Utiliza el refuerzo positivo para educar a tu perro

Utiliza el refuerzo positivo para educar a tu perro

El refuerzo positivo es el mejor método para educar a tu mascota. Los premios, las caricias y los juegos le ayudarán a aprender sus nuevas destrezas y harán vuestra relación más cercana e intensa.

Durante mucho tiempo la educación de los perros se ha basado en el castigo. Eran habituales los collares de ahogo, los collares de pincho, las correcciones de correa e, incluso, el castigo físico para doblegar la voluntad del animal e intentar que aprendiera ciertos comportamientos y actitudes.

Sin embargo, con el paso de los años, se ha sabido que este tipo de educación, además de ser cruel y perjudicial para el perro, ni siquiera resultaba efectiva como método de aprendizaje. Así se llegó a la conclusión de que lo más eficaz es el refuerzo positivo: recompensar al animal con caricias, premios, juegos o comida cuando realiza la acción que estamos tratando de enseñarle.

El refuerzo positivo pone el acento en los aciertos del perro y no en sus errores, ayudando a extinguir las conductas indeseables y animándole a que repita la conducta que deseamos que aprenda.
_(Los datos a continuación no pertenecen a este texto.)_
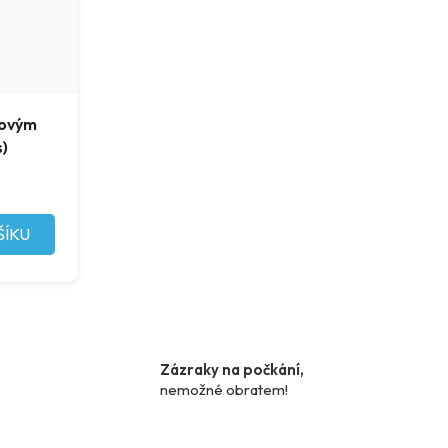
vovým
s)
ŠÍKU
Zázraky na počkání,
nemožné obratem!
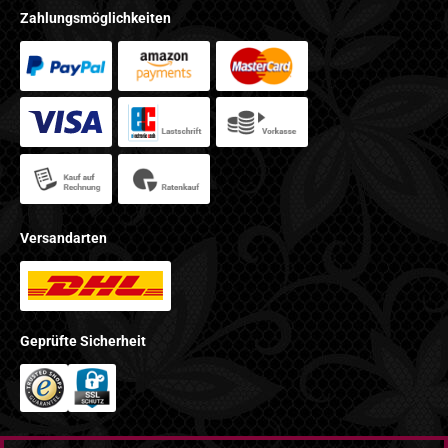
Zahlungsmöglichkeiten
Versandarten
Geprüfte Sicherheit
El perro comprende que determinadas acciones tienen repercusiones positivas para él, que obtiene determinados beneficios haciendo algo concreto, y ello hace que el animal repita esos comportamientos para conseguir su premio. Este tipo de enseñanza posibilita también que entre perro y dueño se construya una relación de afecto, respeto y confianza mutua.

El aprendizaje conductual nos enseña que una conducta que se refuerza positivamente tiende a repetirse y una conducta no reforzada tiende a desaparecer, por lo que podemos utilizar esta metodología para enseñar al perro nuevos comportamientos y extinguir conductas molestas.

Sin duda, la educación “en positivo” aporta más ventajas que ninguna otra y enseña tanto a humanos como animales que es posible aprender de una manera divertida, confiable y sin riesgos.